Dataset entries
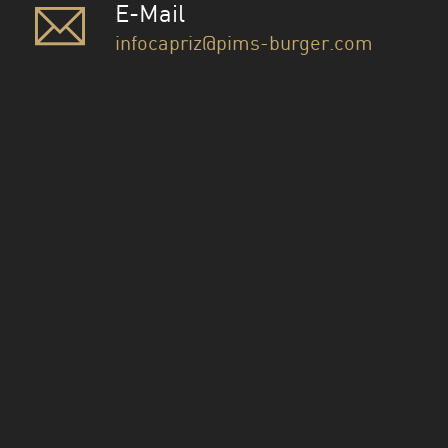
E-Mail
infocapriz@pims-burger.com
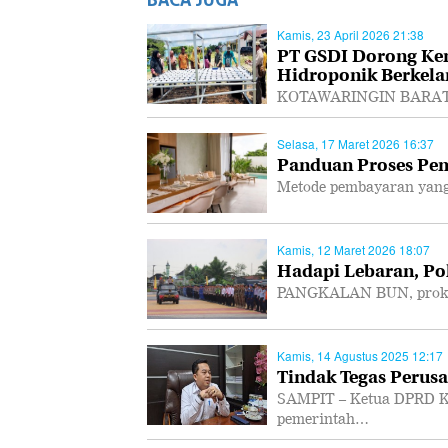
Kamis, 23 April 2026 21:38
PT GSDI Dorong Ke
Hidroponik Berkela
KOTAWARINGIN BARAT, P
Selasa, 17 Maret 2026 16:37
Panduan Proses Pem
Metode pembayaran yang
Kamis, 12 Maret 2026 18:07
Hadapi Lebaran, Po
PANGKALAN BUN, prokal.
Kamis, 14 Agustus 2025 12:17
Tindak Tegas Perusa
SAMPIT – Ketua DPRD K
pemerintah…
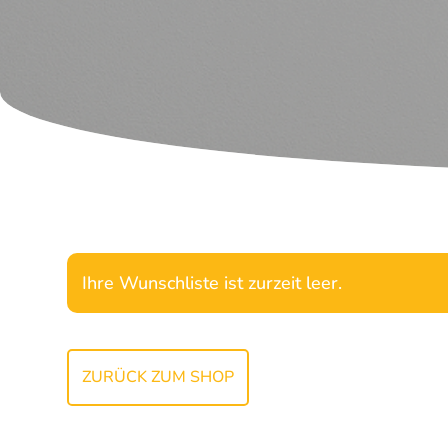
Ihre Wunschliste ist zurzeit leer.
ZURÜCK ZUM SHOP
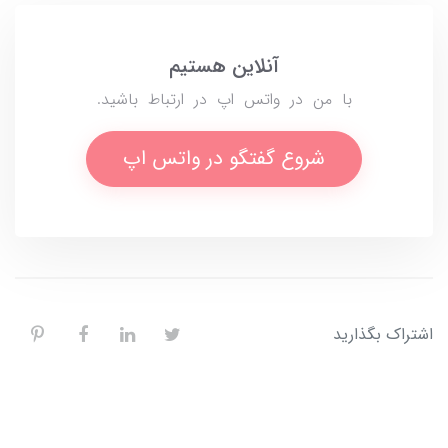
آنلاین هستیم
با من در واتس اپ در ارتباط باشید.
شروع گفتگو در واتس اپ
اشتراک بگذارید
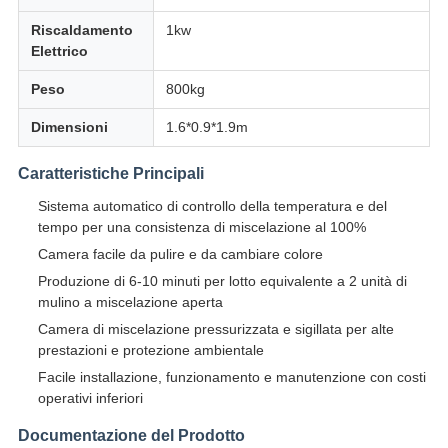
Riscaldamento
1kw
Elettrico
Peso
800kg
Dimensioni
1.6*0.9*1.9m
Caratteristiche Principali
Sistema automatico di controllo della temperatura e del
tempo per una consistenza di miscelazione al 100%
Camera facile da pulire e da cambiare colore
Produzione di 6-10 minuti per lotto equivalente a 2 unità di
mulino a miscelazione aperta
Camera di miscelazione pressurizzata e sigillata per alte
prestazioni e protezione ambientale
Facile installazione, funzionamento e manutenzione con costi
operativi inferiori
Documentazione del Prodotto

▶ **About this exercise**
All lines above are to be restated word for word, with pictures excluded.

▶ **Final answer**
E-Mail
infocapriz@pims-burger.com
Kamis, 23 April 2026 21:38
PT GSDI Dorong Ke
Hidroponik Berkela
KOTAWARINGIN BARAT, P
Selasa, 17 Maret 2026 16:37
Panduan Proses Pem
Metode pembayaran yang
Kamis, 12 Maret 2026 18:07
Hadapi Lebaran, Po
PANGKALAN BUN, prokal.
Kamis, 14 Agustus 2025 12:17
Tindak Tegas Perusa
SAMPIT – Ketua DPRD K
pemerintah…
Ihre Wunschliste ist zurzeit leer.
ZURÜCK ZUM SHOP
آنلاین هستیم
با من در واتس اپ در ارتباط باشید.
شروع گفتگو در واتس اپ
اشتراک بگذارید
Riscaldamento
1kw
Elettrico
Peso
800kg
Dimensioni
1.6*0.9*1.9m
Caratteristiche Principali
Sistema automatico di controllo della temperatura e del
tempo per una consistenza di miscelazione al 100%
Camera facile da pulire e da cambiare colore
Produzione di 6-10 minuti per lotto equivalente a 2 unità di
mulino a miscelazione aperta
Camera di miscelazione pressurizzata e sigillata per alte
prestazioni e protezione ambientale
Facile installazione, funzionamento e manutenzione con costi
operativi inferiori
Documentazione del Prodotto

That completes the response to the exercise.